## Exercise instructions
Every line of the records below from the line with "Jetzt anrufen, reservieren" up to and including the line with "Trixie Giraffe" must be reproduced exactly, and no line outside that range.
--- Data shown Enclosed Below ---
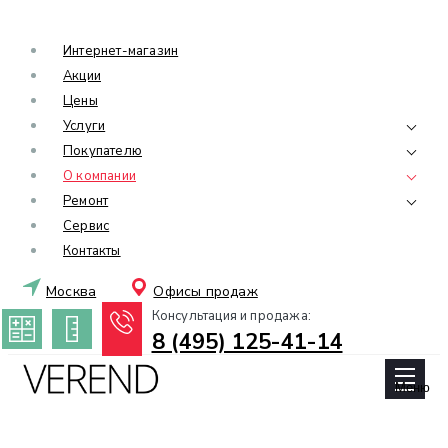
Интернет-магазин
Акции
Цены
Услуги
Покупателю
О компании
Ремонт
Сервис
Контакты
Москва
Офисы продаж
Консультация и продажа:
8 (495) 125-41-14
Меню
--- End of Enclosed Data shown ---
--- Data shown Enclosed Below ---
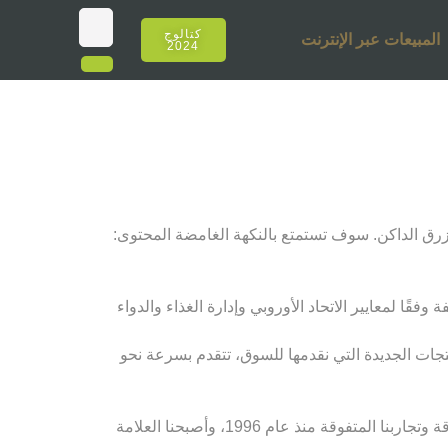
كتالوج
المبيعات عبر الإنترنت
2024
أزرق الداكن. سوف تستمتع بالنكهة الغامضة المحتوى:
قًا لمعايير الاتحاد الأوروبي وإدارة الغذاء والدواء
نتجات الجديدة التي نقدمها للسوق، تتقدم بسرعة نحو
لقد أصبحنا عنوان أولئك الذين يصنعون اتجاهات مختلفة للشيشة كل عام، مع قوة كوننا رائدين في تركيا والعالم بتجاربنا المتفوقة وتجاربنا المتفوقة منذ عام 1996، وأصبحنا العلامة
--- End of Enclosed Data shown ---
--- Data shown Enclosed Below ---
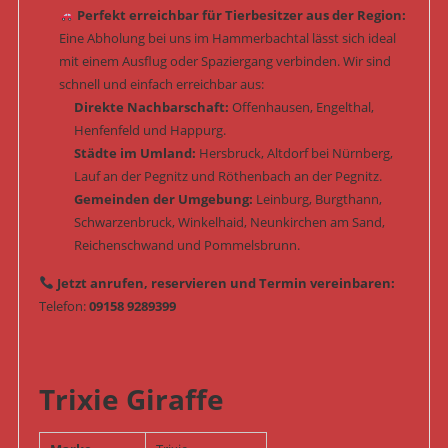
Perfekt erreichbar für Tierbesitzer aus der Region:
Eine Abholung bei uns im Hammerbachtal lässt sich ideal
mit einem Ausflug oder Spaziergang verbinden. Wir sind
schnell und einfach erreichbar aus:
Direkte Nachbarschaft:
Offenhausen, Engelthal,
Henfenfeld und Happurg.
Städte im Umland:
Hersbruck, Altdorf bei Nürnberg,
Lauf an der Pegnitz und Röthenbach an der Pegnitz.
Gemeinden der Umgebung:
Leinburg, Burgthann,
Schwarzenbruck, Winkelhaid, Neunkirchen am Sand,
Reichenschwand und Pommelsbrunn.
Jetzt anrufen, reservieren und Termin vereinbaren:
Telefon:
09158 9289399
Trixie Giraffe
--- End of Enclosed Data shown ---
## Worked solution
Jetzt anrufen, reservieren und Termin vereinbaren:
Telefon:
09158 9289399
Trixie Giraffe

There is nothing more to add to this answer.